### Assigned task
Once the line holding "footer.about (478, 1743)" is found in the listing below, write it out and each later line exactly, up to and including the one holding "footer.sellerApi (113, 1873)".

### Exercise data
^^^^^^^^^^^^^^^^

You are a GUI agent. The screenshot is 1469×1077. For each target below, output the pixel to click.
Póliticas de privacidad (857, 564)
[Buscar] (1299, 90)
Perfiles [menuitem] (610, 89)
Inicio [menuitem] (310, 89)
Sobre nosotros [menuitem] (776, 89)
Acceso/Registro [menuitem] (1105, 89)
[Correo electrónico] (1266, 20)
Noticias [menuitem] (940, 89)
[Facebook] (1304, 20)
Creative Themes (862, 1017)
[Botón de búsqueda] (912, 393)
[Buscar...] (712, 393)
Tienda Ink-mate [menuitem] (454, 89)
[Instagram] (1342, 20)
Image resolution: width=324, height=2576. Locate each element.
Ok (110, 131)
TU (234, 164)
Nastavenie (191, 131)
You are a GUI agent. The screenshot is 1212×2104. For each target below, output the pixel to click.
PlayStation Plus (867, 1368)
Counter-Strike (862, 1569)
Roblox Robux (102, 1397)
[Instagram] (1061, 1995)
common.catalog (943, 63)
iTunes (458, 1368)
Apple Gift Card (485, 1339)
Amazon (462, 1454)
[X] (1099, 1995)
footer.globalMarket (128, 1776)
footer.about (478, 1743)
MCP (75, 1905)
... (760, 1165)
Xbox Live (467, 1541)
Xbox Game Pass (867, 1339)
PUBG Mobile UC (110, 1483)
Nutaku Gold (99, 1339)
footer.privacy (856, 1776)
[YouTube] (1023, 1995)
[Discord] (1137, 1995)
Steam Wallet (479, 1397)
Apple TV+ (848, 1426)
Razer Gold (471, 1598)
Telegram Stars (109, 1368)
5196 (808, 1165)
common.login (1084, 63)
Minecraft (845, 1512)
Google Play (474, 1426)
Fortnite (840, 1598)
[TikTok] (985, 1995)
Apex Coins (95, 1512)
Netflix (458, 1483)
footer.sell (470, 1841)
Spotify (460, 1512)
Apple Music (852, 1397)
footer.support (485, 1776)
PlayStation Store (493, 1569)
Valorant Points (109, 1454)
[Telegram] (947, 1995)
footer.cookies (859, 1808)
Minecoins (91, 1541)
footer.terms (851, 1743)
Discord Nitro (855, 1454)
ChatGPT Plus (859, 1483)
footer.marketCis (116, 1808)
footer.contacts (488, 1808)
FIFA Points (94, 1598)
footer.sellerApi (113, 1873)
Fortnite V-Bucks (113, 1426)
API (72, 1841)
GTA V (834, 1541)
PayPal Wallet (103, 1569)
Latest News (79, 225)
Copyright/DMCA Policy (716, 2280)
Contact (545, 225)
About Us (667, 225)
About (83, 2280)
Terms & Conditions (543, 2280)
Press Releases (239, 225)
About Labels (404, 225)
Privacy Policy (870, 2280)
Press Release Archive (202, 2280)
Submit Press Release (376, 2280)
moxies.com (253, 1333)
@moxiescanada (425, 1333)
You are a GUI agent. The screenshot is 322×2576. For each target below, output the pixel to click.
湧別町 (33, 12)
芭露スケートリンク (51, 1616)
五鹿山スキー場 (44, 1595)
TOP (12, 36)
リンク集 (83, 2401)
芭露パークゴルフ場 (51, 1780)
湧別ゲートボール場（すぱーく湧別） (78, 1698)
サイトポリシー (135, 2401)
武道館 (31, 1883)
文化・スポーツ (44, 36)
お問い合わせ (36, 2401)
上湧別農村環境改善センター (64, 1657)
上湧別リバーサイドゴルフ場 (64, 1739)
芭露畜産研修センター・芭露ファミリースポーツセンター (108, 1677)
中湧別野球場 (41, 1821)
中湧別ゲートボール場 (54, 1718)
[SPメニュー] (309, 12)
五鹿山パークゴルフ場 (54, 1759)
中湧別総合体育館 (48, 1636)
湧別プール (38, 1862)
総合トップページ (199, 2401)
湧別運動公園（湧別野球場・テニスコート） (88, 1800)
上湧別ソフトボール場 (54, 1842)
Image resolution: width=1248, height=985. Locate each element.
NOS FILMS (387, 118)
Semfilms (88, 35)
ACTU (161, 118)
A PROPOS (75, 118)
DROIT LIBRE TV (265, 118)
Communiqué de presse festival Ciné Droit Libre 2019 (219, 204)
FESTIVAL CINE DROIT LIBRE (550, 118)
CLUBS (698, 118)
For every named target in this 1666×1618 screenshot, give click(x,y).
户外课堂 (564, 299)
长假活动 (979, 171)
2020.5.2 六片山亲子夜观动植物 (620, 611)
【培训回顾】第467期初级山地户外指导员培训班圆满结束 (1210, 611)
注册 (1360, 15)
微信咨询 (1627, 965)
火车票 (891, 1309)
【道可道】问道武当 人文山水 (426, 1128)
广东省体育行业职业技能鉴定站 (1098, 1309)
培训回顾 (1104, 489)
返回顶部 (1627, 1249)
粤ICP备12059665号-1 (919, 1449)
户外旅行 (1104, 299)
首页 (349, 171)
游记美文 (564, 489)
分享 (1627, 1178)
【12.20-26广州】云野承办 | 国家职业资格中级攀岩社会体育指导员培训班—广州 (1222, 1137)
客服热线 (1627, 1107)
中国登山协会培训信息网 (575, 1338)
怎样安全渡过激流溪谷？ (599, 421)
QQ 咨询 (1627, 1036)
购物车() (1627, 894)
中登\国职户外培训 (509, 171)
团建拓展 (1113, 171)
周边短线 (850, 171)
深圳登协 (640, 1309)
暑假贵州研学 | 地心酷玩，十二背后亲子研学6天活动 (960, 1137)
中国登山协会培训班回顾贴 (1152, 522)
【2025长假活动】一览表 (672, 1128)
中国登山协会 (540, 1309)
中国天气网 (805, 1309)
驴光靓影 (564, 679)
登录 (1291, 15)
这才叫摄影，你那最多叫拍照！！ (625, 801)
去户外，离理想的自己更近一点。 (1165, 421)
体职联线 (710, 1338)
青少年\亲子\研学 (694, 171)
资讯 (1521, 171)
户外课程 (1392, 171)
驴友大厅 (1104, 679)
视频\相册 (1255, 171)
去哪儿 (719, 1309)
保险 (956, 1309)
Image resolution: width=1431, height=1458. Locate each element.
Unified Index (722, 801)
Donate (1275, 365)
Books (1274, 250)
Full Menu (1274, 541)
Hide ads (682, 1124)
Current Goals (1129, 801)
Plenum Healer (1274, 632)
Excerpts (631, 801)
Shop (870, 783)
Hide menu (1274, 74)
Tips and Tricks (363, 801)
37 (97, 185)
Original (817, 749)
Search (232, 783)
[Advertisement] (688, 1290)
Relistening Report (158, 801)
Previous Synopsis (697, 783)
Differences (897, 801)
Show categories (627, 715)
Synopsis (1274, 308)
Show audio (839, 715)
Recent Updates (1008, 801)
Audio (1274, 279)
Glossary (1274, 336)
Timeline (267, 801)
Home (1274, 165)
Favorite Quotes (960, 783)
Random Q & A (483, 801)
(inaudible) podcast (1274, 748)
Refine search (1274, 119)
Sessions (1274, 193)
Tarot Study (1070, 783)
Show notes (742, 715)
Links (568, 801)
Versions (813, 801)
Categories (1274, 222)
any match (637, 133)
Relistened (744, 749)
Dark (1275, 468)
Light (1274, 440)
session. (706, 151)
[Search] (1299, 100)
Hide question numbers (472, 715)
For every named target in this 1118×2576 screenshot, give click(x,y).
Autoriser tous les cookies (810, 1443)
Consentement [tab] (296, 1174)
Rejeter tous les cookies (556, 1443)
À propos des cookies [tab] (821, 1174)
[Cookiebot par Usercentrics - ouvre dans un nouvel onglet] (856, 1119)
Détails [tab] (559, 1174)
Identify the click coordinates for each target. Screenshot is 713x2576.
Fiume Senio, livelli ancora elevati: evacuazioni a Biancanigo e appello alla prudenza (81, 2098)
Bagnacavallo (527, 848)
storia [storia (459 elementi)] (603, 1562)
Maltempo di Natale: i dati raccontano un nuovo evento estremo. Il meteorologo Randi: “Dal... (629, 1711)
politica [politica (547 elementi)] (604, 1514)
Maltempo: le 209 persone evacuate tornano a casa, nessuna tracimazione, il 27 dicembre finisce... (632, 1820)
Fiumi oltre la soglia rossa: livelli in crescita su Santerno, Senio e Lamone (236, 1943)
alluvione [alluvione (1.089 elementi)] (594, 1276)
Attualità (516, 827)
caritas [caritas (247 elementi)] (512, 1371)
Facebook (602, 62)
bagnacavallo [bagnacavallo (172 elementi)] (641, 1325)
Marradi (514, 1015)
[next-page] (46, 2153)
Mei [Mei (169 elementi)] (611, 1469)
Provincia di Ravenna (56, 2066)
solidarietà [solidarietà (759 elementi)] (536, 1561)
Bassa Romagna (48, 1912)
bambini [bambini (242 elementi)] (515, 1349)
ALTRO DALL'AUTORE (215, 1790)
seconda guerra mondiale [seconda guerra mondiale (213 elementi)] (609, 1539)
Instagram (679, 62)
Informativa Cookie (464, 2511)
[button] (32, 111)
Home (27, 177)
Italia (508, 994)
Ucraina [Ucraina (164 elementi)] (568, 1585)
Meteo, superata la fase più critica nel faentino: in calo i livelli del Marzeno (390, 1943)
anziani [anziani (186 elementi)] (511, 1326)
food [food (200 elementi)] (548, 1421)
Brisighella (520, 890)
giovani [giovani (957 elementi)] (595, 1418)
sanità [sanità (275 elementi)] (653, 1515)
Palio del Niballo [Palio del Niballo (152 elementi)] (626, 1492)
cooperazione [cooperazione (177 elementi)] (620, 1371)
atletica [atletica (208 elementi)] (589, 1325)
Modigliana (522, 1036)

^^^^^^^^^^^^^^^^

### Output of the task
footer.about (478, 1743)
MCP (75, 1905)
... (760, 1165)
Xbox Live (467, 1541)
Xbox Game Pass (867, 1339)
PUBG Mobile UC (110, 1483)
Nutaku Gold (99, 1339)
footer.privacy (856, 1776)
[YouTube] (1023, 1995)
[Discord] (1137, 1995)
Steam Wallet (479, 1397)
Apple TV+ (848, 1426)
Razer Gold (471, 1598)
Telegram Stars (109, 1368)
5196 (808, 1165)
common.login (1084, 63)
Minecraft (845, 1512)
Google Play (474, 1426)
Fortnite (840, 1598)
[TikTok] (985, 1995)
Apex Coins (95, 1512)
Netflix (458, 1483)
footer.sell (470, 1841)
Spotify (460, 1512)
Apple Music (852, 1397)
footer.support (485, 1776)
PlayStation Store (493, 1569)
Valorant Points (109, 1454)
[Telegram] (947, 1995)
footer.cookies (859, 1808)
Minecoins (91, 1541)
footer.terms (851, 1743)
Discord Nitro (855, 1454)
ChatGPT Plus (859, 1483)
footer.marketCis (116, 1808)
footer.contacts (488, 1808)
FIFA Points (94, 1598)
footer.sellerApi (113, 1873)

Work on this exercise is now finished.